The number of children hospitalized for the flu in Connecticut plummeted after a recent statewide vaccination mandate, according to a new report co-authored by Yale investigators.

In September 2010, Connecticut became the second U.S. state to require that all children from six months to six years of age receive a dose of influenza vaccine each year prior to Jan. 1 in order to attend a state-licensed childcare program. Despite anticipated public resistance towards the program, the investigators found that the mandate decreased hospitalization rates and increased vaccination rates, said James Hadler, lead study author and clinical professor of epidemiology at the Yale School of Medicine.

“Our study demonstrated the feasibility [of making] day care centers safer,” Hadler said. “We hope that other states will consider that [mandated vaccinations for day-care attending children] is something that can and should be done. Connecticut and New Jersey have broken the ice on this issue and hopefully others will follow.”

According to the study, Connecticut’s vaccination rate for children aged six months to six years increased significantly after the mandate, spiking from 67.8 percent during the 2009–’10 influenza season to 84.1 percent during the 2012–’13 flu season. Compared to nine other states without mandates, Connecticut also saw the greatest percentage decrease in the influenza-associated hospitalization rate among children aged four years and younger.

Even though the study only looked at hospitalization rates of young children, Hadler said hospitalization rates for the entire community likely decreased as well. Even though the mandate applied only to young children, other studies have demonstrated that protecting a subset of the population decreases circulation of the virus more generally, Hadler said.

Day care centers regularly check all immunization and medical records at the start of each school year, and influenza vaccine is typically only available in late September. Although this late release creates more logistical challenges for health administrators, Hadler said the study demonstrated that a mandated influenza vaccine is feasible.

“People don’t think about influenza conventionally as a deadly disease like measles for example,” said Kimberly Yousey-Hindes, a study author and epidemiologist with the Yale School of Public Health. “Now that we have gotten those illnesses under control, we can move onto other diseases such as influenza which can be just as deadly especially in young children and the elderly.”
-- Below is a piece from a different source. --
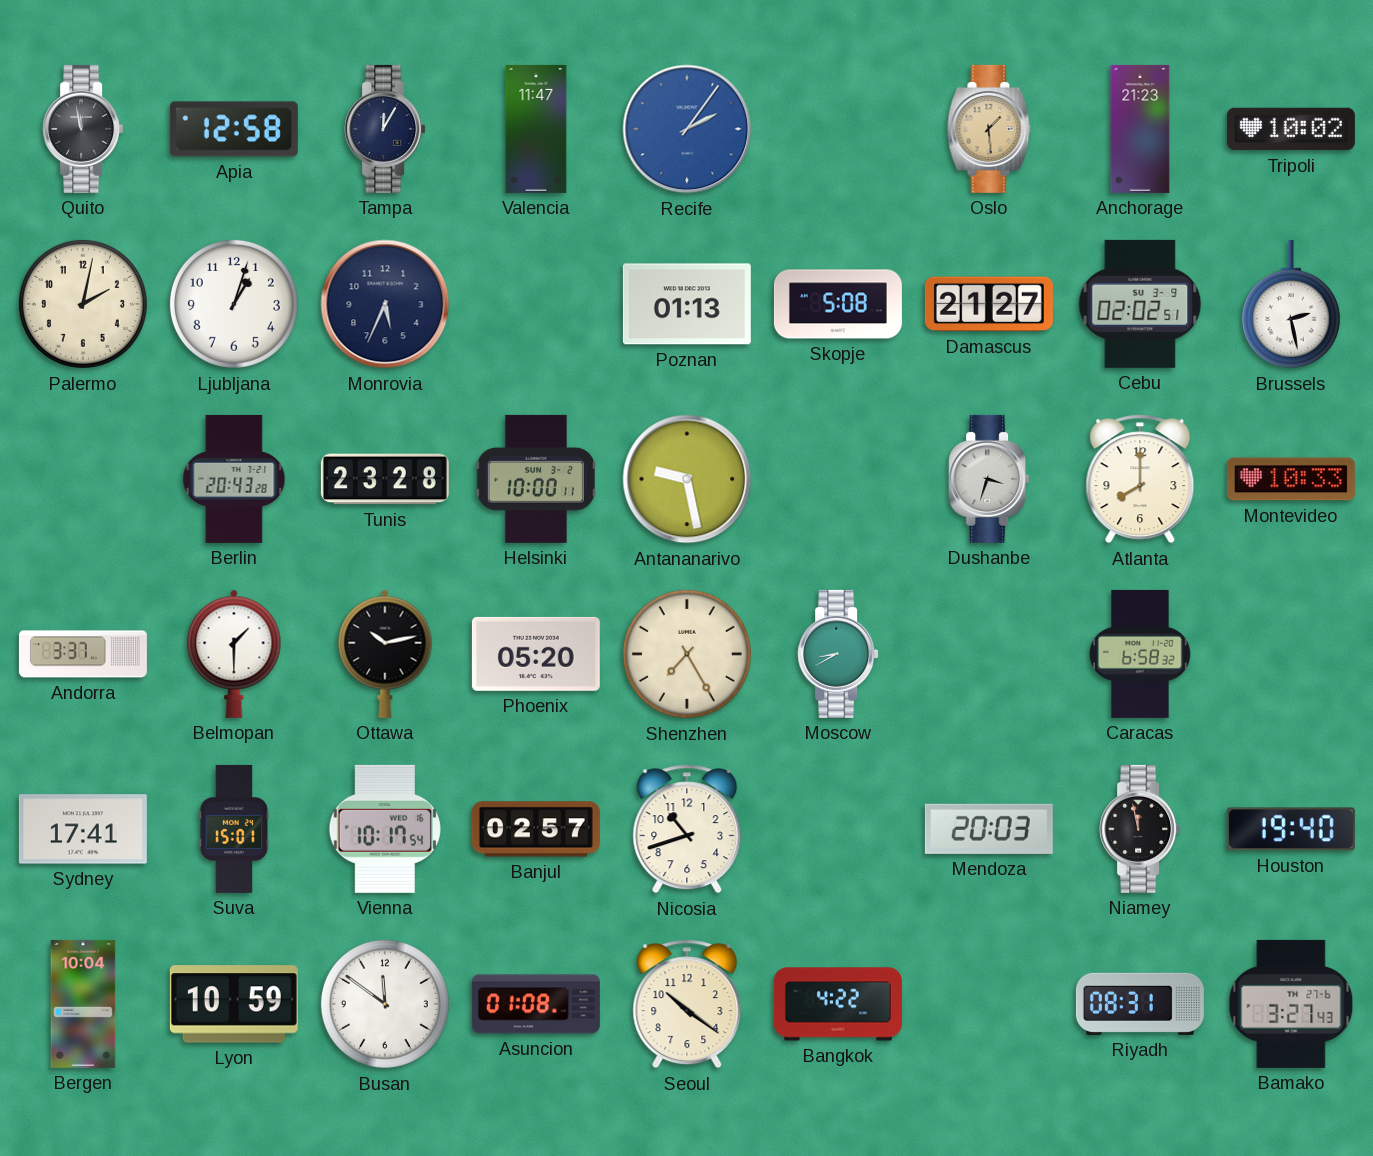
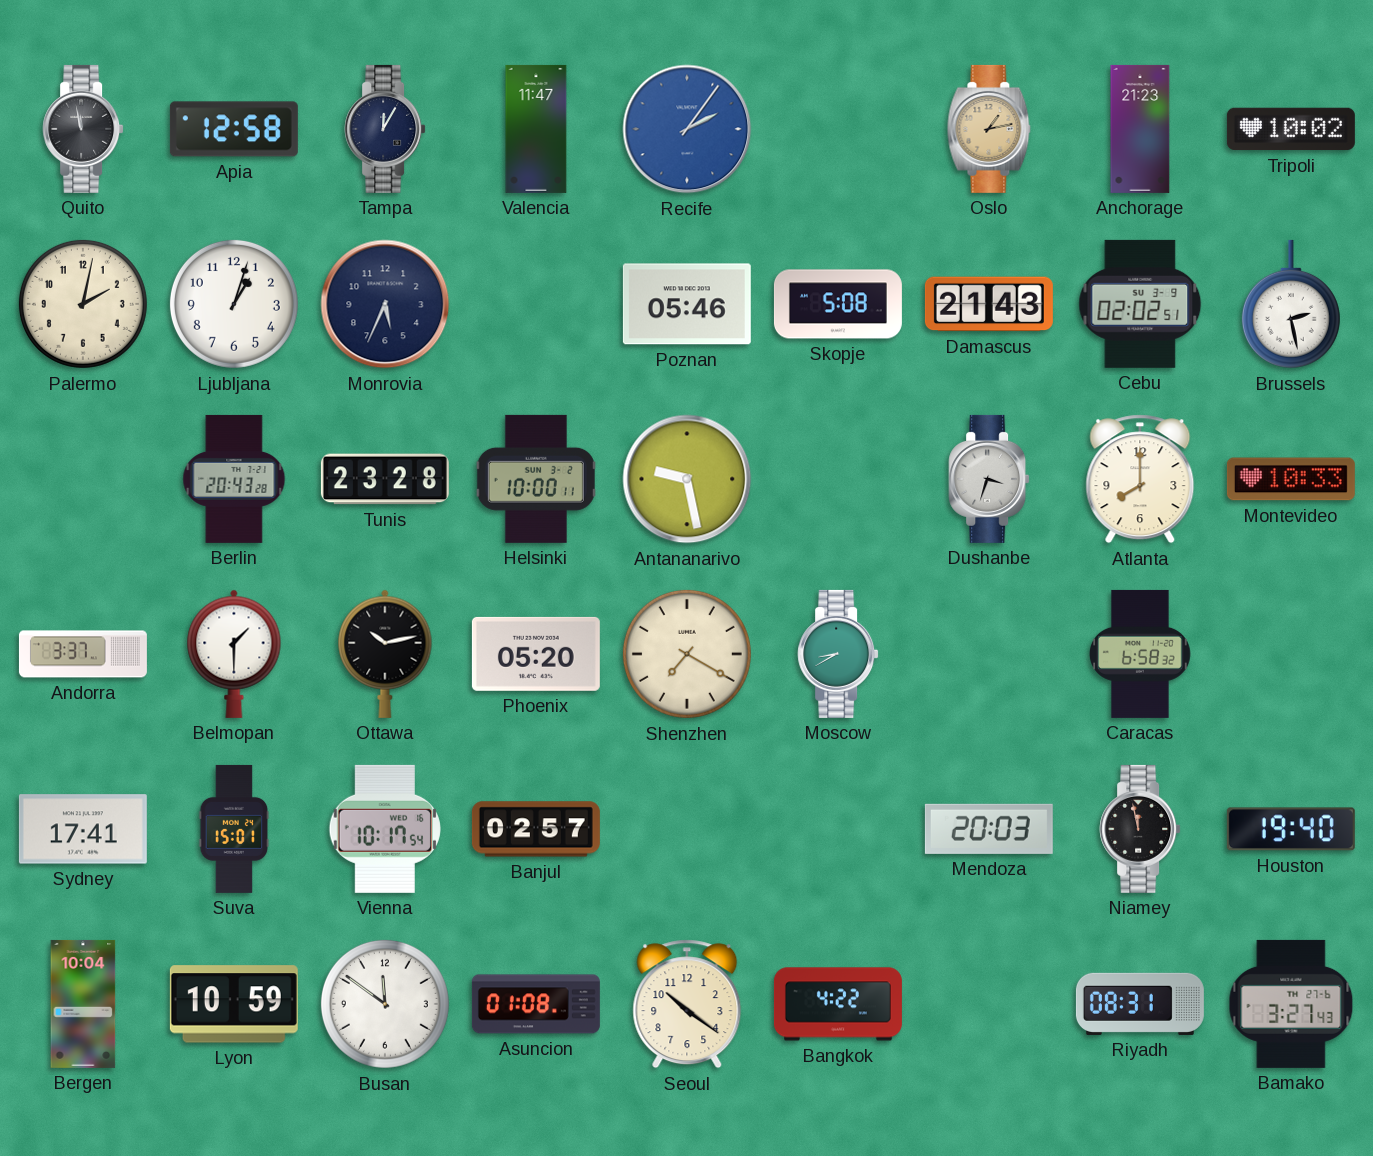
Oslo: 1:29 -> 1:13
Poznan: 01:13 -> 05:46
Damascus: 21:27 -> 21:43
Shenzhen: 7:25 -> 7:20
Nicosia: 10:42 -> none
In 2009, the Centers for Disease Control and Prevention recommended that all people older than six months receive a yearly influenza immunization. Christina Tan, assistant commissioner for epidemiology in the New Jersey Department of Health, called the recommendation an important public health initiative, adding that states will continue to independently determine whether to adopt a mandate similar to that in Connecticut.
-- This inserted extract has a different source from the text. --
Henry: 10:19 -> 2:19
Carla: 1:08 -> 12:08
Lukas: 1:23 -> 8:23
While a mandate for an annual vaccine may at first seem like a financial burden to the uninsured, Tan said the CDC’s Vaccination for Children program provides the shots at no cost to those in need.

Public health officials nationwide are considering broader mandates, Hadler said. In Connecticut, some individual hospitals have already mandated that employees receive the vaccination, and state officials have recommended that all hospital staff receive the vaccine.

A CDC report from March 22, 2013 indicated that of the 105 children who died from the flu in the 2012 to 2013 flu season, 90 percent had not been vaccinated.